Hansell decided to dedicate all but $100,000 of his $4 million to the fire district, and Levy said she would dedicate half of her $2 million. The county volunteered to have its public works department do the labor for free for some needed road improvements, pushing the project to its $5.6 million estimated cost.
“I was thinking this money is like a bird in the hand, that I get to give out, and why not give it to a project I’m already committed to?” Hansell said.
He said he was impressed by the need for the project, but of course, there are many great projects in need of funding in his district. But one of the draws of the fire station was that Hansell wanted to give the money to a capital project that was shovel ready and could be completed with the just the ARP funds, instead of needing to spend time raising more money through other means.
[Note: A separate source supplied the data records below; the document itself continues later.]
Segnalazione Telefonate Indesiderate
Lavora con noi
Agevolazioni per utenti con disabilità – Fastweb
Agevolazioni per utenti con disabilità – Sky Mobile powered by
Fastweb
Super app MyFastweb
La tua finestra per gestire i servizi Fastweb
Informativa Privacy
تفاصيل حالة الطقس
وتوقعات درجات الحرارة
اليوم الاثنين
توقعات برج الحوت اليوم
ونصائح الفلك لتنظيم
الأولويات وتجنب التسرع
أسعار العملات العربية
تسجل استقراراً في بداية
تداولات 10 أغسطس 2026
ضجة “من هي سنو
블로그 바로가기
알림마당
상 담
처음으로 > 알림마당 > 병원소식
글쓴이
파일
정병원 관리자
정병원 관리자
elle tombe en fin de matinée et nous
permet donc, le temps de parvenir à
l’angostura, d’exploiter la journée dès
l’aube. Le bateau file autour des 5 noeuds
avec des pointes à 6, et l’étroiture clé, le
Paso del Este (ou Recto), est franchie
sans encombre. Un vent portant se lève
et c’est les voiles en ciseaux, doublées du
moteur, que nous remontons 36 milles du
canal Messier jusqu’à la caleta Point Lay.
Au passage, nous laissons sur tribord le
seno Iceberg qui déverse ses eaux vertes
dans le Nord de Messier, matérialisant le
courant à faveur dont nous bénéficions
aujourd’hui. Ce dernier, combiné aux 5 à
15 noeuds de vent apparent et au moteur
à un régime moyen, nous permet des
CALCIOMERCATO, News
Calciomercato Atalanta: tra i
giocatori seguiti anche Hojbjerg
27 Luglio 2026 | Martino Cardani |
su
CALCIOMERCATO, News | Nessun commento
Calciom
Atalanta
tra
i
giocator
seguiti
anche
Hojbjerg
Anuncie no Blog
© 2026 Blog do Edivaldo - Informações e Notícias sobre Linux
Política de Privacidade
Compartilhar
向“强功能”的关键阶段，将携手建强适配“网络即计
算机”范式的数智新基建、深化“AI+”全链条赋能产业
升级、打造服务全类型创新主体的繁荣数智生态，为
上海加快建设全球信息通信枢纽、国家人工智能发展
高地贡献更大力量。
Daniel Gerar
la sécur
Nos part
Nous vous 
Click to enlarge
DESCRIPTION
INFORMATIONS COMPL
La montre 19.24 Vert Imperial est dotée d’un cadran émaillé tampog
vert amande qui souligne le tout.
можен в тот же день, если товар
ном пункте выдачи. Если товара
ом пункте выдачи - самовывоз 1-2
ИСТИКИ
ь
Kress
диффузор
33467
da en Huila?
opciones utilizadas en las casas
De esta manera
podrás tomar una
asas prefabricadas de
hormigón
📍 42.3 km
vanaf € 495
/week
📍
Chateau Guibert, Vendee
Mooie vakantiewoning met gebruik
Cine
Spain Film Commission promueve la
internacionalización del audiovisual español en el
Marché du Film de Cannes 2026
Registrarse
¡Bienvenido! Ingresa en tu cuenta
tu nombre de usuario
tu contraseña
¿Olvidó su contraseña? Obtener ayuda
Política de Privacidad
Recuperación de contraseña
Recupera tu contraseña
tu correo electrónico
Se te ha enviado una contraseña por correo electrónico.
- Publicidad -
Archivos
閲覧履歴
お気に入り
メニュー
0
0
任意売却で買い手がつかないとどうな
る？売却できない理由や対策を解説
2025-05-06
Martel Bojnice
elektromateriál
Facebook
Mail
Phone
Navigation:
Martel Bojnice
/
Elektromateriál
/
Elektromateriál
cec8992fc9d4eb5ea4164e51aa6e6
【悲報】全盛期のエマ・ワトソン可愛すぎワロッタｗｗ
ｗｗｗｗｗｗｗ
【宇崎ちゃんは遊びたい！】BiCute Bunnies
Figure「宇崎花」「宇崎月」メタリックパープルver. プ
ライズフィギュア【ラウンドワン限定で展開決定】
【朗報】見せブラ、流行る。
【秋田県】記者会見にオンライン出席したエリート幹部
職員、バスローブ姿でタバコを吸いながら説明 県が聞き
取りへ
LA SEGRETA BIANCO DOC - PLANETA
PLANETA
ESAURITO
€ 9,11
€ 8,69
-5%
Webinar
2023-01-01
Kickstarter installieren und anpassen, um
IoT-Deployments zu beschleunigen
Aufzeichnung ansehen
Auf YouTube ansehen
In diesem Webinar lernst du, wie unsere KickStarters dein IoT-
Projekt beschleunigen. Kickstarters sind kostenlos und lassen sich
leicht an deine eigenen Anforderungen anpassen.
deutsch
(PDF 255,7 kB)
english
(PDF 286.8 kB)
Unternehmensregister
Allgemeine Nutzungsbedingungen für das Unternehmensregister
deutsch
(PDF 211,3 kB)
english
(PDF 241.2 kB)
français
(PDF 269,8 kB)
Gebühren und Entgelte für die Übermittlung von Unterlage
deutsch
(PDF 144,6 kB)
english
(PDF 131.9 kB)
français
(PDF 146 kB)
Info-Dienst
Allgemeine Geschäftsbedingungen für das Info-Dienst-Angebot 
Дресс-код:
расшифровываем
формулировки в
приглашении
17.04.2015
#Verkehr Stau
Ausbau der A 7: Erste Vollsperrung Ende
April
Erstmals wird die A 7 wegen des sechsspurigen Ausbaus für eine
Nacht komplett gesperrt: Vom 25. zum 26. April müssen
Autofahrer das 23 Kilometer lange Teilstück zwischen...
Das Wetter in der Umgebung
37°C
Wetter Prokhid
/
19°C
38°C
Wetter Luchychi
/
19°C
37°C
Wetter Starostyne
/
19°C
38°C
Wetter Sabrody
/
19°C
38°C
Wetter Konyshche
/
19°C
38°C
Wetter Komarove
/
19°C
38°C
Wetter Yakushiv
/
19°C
It would also serve a very large area of his district, given the fire district’s size, including Hansell’s own hometown of Athena. And it fits in with the priorities of leadership in the Senate right now to bolster fire suppression and prevention, after Senate Republican Leader Fred Girod lost his own home to the wildfires in Southern Oregon last summer.
“This was the complete package,” Hansell said.
The money from the ARP will also come to the fire district in October, while the district would have to wait two years to receive funds if it were included in the capital construction bill.
Hansell plans to give the other $100,000 from the ARP funds to a wheat lab project at the Oregon State University experiment station in Adams. He is still lobbying for other other local projects to be included in this session’s capital construction bill, including the Umatilla County Jail renovation, Blue Mountain Community College’s Farm II project and the Wallowa Lake dam.